Matrix multiply summary

Group:
David Bindel
Tak Pui Lou
Yihan Shao


Contents
--------

lmbench-results -- Output of lmbench on fiat (the PPro I ran tests on)
membench-us1.ps -- Memory benchmark graph for the UltraSPARC
test-ppro-3nl.out -- Test output for three-nested-loops on PPro
test-us1-3nl.out  -- Test output for three-nested-loops on NOW 
test-ppro-opt.out -- Test output for our routine on PPro 
test-us1-opt.out  -- Test output for our routine on NOW 
test-us1.ps -- Test results on NOW
test-ppro.ps -- Test results on PPro
code/* -- Our matrix multiply code, test driver, and Makefile


Code structure
--------------

Our routine uses allocated workspace to store blocked row-major format
versions of B and C, with individual blocks that are 4-by-1.  The
computation is then organized in a "sum of outer products" style, i.e.
the outermost loop is over the (blocked) k.  The innermost loop runs
over (blocked) j, so that all computations involving one blocked row
of B will be performed before touching any of the remaining rows.  As
long as a block row (4m elements) fits largely into cache (L1 or L2),
we will have low self-interference at that level.  Since the L1 cache
on the UltraSPARCs is 16K, enough to store 512 columns, we wouldn't
expect too much self-interference on a row of B for the sizes tested
(though cross-interference would make a difference).  Further, this
allows us to access the elements of B with unit stride, and so we hope
to be able to use the entire contents of each cache line once it is
loaded.

This type of copying also protects us (some) from the sort of
cross-interference that can occur when entries of A, B, and C all
conflict for cache lines.

We could improve things further by doing explicit L1 and L2 blocking,
but we didn't get around to making a (working) version that did that
well.

At the innermost level of the computation, we multiply a 4-by-4 block
from A by each vector from a 4-by-1 block from a blocked row of B.
This multiplication is hand-unrolled.  The 4-by-4 submatrix of A is
loaded into registers before the start of the blocked j loop.

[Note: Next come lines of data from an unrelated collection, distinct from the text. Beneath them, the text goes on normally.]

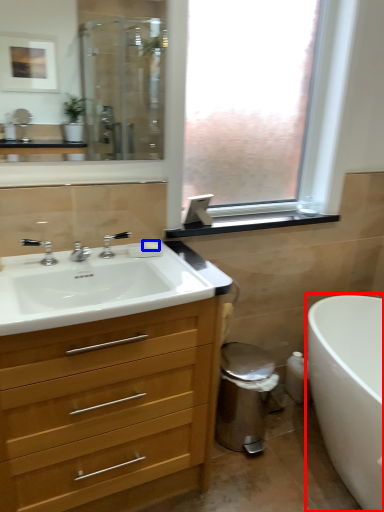 Question: Which point is further to the camera, bath (highlighted by a red box) or soap (highlighted by a blue box)?

Choices:
 (A) bath
 (B) soap

Answer: (B) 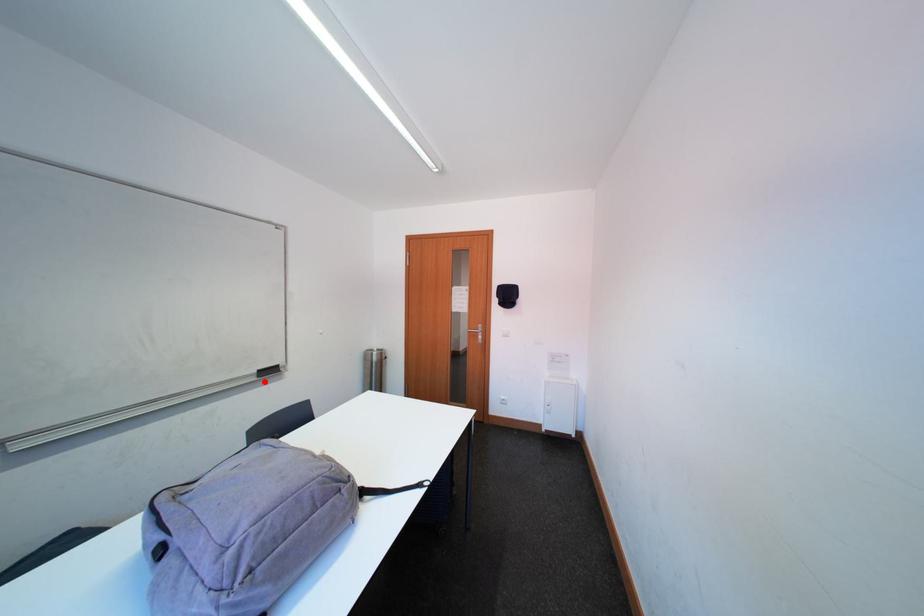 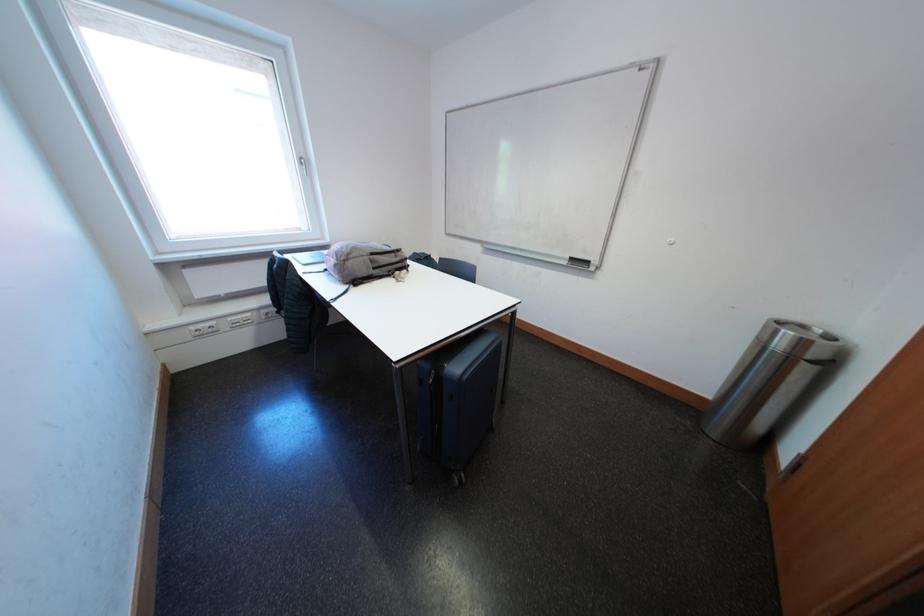 Locate, in the second image, the point that corresponds to the highlighted location in the first image.

(575, 267) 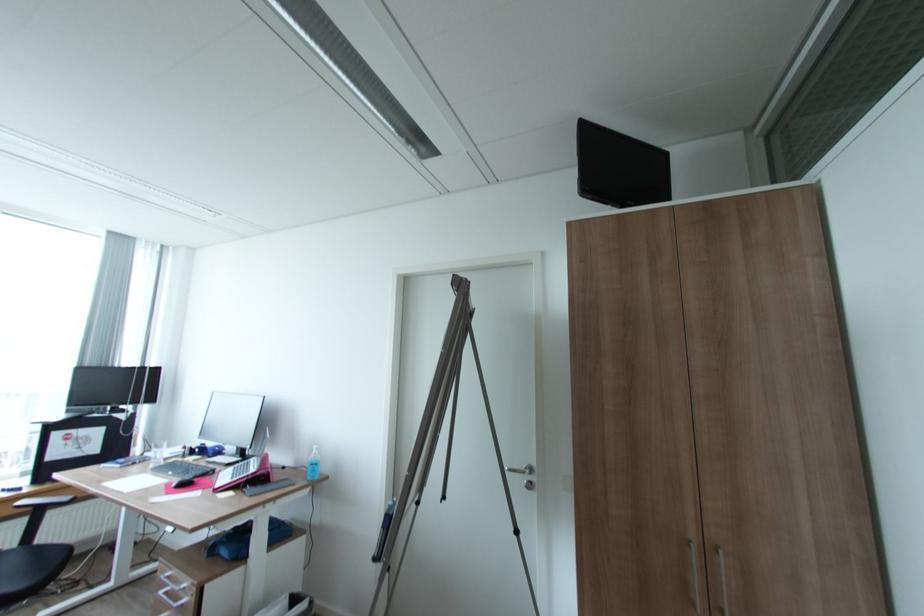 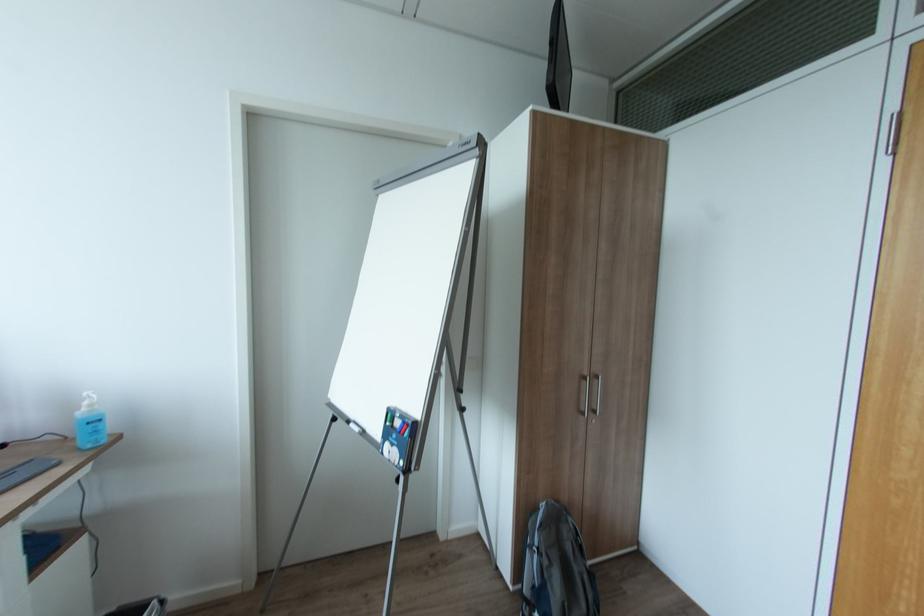 Question: The first image is from the beginning of the video and the second image is from the end. How did the camera likely rotate when shooting the video?

Choices:
 (A) Left
 (B) Right
 (C) Up
 (D) Down

Answer: (B) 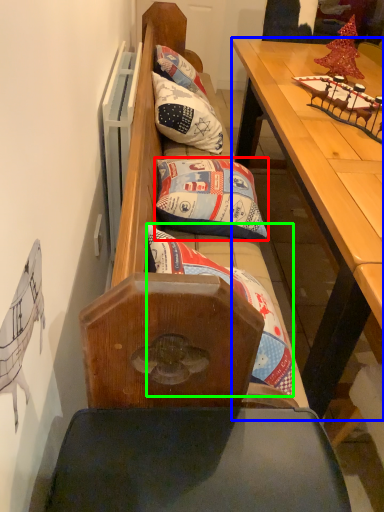 Question: Which is farther away from pillow (highlighted by a red box)? table (highlighted by a blue box) or pillow (highlighted by a green box)?

Choices:
 (A) table
 (B) pillow

Answer: (A) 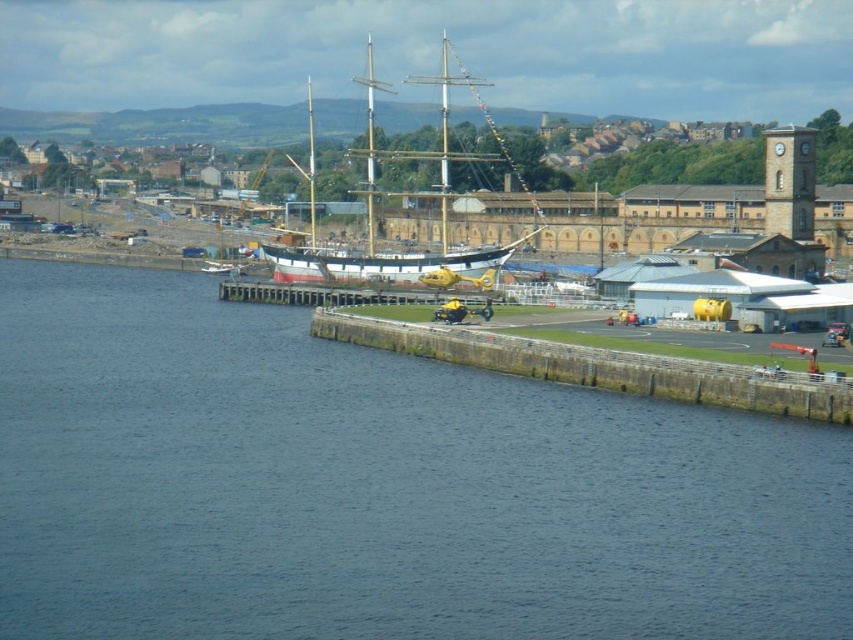 Question: Can you confirm if concrete dock at lower right is positioned above white wooden ship at center?

Choices:
 (A) yes
 (B) no

Answer: (B)

Question: Which of the following is the farthest from the observer?

Choices:
 (A) (709, 364)
 (B) (10, 275)

Answer: (B)

Question: Which of the following is the farthest from the observer?

Choices:
 (A) blue water at lower left
 (B) white wooden ship at center
 (C) concrete dock at lower right

Answer: (B)

Question: Which of the following is the farthest from the observer?

Choices:
 (A) (320, 624)
 (B) (428, 284)

Answer: (B)

Question: Is concrete dock at lower right closer to camera compared to white wooden ship at center?

Choices:
 (A) no
 (B) yes

Answer: (B)

Question: Is blue water at lower left below yellow matte helicopter at center?

Choices:
 (A) no
 (B) yes

Answer: (B)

Four separate internal routines are provided to deal with the four
possible fringe-widths.

The kernels for our code are written in Fortran 77.  For a while, we
pursued Fortran and C versions in parallel, but we decided that
fiddling with C constructs to increase optimization potential was more
difficult than just letting the Fortran optimizer do those operations
for us.  A C routine allocates workspace, calls the kernel for the
correct fringe-width, and switches to the provided unoptimized blocked
code if not enough space is available.



Performance
-----------

Results from a typical timing run on the NOW are included in
test-us1-opt.out; for comparison, results for the three-nested loops
code are in the file test-us1-3nl.out.  Graphs comparing the
performance of our code versus the three nested loops for the NOW and
a Pentium Pro 200MHz with 16K L1 data cache and 256K L2 cache are in
timing-us1.ps and timing-ppro.ps, respectively.  Maximum theoretical
performance on the UltraSPARC is 334 Mflop/s; on the Pentium it is 200
MFlop/s.

The general results on the NOW are fairly intuitive.  Our code starts
a little slow; copying operands costs a bit.  We could have computed
the switchover and used a separate routine optimized for small
matrices, among other optimizations that we contemplated but didn't
do.  Then it peaks, probably while we're still getting some cache
reuse from C as well as from a row of B.  Then we get gradual
degradation of performance as we get less reuse from C due to
self-interference, and probably start getting increasing
cross-interference, too.

The three-nested-loops structure has performance dips around powers of
two due to interference effects; our version actually has little
performance peaks near some powers of two (and multiples).  I'm not
completely sure why this is the case, actually.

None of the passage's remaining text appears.